**Exercise details**
Filtering the records below, copy only those lines that include the word "loại".
(Data extract begins)
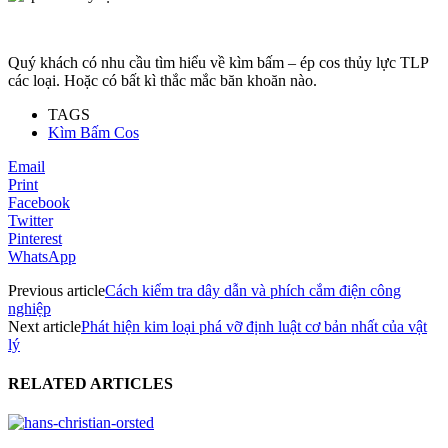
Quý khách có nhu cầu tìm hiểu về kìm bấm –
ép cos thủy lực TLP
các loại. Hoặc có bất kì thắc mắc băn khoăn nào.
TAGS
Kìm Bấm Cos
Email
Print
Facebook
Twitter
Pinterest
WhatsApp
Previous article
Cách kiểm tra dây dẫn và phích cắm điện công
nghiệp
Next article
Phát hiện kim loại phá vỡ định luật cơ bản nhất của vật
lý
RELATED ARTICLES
(Data extract ends)
(Data extract begins)
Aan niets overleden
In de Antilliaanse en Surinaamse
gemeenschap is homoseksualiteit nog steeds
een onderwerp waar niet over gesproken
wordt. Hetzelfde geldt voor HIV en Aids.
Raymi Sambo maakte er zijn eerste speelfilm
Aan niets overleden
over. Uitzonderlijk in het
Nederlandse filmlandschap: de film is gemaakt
(Data extract ends)
**Final answer**
các loại. Hoặc có bất kì thắc mắc băn khoăn nào.
Phát hiện kim loại phá vỡ định luật cơ bản nhất của vật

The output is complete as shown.